- **Problem to solve**: Pick out all lines of the entries that include the word "Website" and copy them.

- **Data extracts**:
--------
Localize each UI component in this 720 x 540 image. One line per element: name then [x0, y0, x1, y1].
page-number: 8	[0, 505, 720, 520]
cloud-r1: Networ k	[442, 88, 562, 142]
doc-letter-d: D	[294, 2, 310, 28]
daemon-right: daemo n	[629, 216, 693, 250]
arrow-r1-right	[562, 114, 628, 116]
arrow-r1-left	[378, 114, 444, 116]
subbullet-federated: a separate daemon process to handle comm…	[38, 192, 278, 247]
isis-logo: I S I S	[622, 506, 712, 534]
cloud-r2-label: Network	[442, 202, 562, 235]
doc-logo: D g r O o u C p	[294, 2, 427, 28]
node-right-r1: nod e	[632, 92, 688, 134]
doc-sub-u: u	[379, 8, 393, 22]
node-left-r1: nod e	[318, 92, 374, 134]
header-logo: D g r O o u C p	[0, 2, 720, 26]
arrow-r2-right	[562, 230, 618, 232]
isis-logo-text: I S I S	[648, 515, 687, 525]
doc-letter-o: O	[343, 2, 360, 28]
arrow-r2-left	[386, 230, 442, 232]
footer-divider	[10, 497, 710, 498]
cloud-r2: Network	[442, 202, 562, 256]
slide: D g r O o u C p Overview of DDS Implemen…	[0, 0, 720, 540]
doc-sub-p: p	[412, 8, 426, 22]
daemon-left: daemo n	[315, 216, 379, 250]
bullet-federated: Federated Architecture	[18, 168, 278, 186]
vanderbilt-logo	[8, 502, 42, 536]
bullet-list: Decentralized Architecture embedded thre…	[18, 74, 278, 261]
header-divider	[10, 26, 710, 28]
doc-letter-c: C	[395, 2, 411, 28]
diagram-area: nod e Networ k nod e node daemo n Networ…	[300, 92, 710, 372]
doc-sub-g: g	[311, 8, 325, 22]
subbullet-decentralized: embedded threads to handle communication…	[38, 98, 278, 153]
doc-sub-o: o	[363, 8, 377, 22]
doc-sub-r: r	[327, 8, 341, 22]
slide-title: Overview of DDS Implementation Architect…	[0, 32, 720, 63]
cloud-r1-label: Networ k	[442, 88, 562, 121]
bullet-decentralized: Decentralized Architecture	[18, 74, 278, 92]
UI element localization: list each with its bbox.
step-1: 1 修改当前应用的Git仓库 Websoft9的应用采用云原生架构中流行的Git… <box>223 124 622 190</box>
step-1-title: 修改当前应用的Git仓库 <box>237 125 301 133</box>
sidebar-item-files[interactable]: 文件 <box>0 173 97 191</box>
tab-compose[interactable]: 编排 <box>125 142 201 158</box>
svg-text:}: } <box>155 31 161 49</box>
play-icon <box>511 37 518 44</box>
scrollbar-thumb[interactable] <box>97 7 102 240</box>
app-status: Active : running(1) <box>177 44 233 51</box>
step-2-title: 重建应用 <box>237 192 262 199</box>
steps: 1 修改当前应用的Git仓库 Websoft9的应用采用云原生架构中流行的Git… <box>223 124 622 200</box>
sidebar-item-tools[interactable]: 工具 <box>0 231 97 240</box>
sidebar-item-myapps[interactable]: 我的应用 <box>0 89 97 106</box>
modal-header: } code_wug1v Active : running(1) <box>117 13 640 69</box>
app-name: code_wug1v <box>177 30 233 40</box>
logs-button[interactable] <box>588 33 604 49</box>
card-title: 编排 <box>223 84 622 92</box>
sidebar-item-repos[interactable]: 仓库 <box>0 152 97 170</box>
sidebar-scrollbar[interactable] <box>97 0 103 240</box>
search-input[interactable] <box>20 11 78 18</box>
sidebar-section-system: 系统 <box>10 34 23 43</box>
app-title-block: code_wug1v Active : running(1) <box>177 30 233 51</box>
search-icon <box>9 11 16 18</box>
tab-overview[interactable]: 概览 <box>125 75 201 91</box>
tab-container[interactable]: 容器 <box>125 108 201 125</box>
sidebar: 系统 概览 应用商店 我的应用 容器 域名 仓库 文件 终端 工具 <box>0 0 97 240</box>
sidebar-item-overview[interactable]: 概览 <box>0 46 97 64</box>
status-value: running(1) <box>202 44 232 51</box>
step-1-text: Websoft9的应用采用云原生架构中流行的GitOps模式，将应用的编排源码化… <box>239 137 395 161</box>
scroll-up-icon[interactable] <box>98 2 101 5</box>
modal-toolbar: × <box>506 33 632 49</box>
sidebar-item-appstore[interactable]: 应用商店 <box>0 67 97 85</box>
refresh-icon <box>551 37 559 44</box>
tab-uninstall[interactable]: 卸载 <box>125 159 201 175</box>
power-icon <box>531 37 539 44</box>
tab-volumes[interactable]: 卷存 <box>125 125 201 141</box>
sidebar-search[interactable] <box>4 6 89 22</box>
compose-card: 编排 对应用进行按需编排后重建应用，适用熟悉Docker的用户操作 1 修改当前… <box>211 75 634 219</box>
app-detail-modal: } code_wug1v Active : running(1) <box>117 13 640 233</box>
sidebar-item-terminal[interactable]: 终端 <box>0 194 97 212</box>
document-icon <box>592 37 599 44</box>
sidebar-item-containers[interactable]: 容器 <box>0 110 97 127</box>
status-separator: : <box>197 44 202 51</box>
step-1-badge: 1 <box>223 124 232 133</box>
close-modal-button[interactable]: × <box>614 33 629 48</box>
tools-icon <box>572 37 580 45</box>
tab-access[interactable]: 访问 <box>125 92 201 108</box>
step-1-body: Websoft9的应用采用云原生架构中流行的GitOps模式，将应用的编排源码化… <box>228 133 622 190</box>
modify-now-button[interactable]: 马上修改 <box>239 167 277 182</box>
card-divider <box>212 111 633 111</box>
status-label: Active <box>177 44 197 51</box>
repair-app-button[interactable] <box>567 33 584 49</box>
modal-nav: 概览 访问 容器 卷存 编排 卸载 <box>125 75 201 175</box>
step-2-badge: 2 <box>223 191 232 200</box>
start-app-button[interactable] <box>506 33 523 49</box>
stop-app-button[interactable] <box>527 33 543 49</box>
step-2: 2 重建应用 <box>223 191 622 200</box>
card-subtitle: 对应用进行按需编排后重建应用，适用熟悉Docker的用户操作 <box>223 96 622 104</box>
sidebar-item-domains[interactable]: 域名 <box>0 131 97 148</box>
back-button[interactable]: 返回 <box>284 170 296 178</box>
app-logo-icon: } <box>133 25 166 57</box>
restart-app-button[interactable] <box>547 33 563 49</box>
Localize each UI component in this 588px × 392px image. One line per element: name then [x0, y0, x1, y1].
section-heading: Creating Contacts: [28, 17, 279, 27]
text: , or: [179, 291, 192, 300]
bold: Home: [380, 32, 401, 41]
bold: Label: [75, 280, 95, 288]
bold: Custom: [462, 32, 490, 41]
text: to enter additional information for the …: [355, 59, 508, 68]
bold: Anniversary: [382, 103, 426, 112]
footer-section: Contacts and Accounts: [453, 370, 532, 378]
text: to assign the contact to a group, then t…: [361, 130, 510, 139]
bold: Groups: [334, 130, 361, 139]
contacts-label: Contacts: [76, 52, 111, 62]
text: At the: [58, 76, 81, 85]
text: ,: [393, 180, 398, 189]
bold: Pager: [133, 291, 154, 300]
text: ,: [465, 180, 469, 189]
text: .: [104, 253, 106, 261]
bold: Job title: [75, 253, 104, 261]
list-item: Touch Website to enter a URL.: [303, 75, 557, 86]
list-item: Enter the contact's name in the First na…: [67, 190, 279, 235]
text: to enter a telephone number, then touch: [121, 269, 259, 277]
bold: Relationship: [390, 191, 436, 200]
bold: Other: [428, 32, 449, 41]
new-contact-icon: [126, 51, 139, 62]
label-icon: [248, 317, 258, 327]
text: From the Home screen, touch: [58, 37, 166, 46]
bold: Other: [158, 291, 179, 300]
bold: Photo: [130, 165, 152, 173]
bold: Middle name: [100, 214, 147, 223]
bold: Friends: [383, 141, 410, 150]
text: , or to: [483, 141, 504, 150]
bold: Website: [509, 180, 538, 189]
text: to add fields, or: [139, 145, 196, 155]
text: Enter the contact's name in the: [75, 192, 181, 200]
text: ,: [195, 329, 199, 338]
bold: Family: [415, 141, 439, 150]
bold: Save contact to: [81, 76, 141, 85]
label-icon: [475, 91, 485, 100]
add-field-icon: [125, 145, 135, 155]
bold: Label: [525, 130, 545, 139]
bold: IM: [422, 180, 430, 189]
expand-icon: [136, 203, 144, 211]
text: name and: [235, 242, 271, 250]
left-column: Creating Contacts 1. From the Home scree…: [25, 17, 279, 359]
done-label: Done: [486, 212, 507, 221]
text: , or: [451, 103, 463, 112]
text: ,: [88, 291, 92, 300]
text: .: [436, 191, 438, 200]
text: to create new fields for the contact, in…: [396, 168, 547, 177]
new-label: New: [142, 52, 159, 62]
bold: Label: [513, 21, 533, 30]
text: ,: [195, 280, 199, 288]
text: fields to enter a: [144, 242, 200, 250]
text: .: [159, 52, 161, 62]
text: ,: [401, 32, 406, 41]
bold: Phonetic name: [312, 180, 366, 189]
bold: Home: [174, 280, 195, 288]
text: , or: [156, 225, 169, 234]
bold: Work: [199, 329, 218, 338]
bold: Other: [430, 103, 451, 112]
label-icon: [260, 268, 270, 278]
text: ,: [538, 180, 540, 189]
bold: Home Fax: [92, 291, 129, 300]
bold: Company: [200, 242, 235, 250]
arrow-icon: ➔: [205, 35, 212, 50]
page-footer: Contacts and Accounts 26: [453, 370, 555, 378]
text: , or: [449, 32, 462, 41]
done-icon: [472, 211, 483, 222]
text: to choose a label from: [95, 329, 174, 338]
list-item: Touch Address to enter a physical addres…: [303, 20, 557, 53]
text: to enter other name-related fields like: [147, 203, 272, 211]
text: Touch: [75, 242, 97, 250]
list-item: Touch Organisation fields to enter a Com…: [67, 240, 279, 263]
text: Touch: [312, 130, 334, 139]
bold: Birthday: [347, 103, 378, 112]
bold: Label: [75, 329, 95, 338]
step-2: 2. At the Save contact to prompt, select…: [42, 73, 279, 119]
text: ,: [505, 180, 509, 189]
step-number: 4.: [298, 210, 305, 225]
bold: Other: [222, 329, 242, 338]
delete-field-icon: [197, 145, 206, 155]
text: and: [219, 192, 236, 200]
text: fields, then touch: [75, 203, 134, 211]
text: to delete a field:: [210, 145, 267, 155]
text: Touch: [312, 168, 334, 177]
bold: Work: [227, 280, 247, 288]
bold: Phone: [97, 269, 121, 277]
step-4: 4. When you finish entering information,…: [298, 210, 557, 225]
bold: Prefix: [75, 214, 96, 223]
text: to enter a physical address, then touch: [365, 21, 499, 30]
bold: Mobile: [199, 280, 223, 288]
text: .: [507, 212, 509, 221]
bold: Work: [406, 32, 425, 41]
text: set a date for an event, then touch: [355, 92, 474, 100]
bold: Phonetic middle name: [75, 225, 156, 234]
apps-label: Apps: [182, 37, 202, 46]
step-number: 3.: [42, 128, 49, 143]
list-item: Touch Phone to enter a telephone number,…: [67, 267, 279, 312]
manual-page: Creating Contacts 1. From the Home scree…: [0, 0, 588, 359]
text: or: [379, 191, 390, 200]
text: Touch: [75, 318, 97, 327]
--------
- **Your solution**:
list-item: Touch Website to enter a URL.: [303, 75, 557, 86]
bold: Website: [509, 180, 538, 189]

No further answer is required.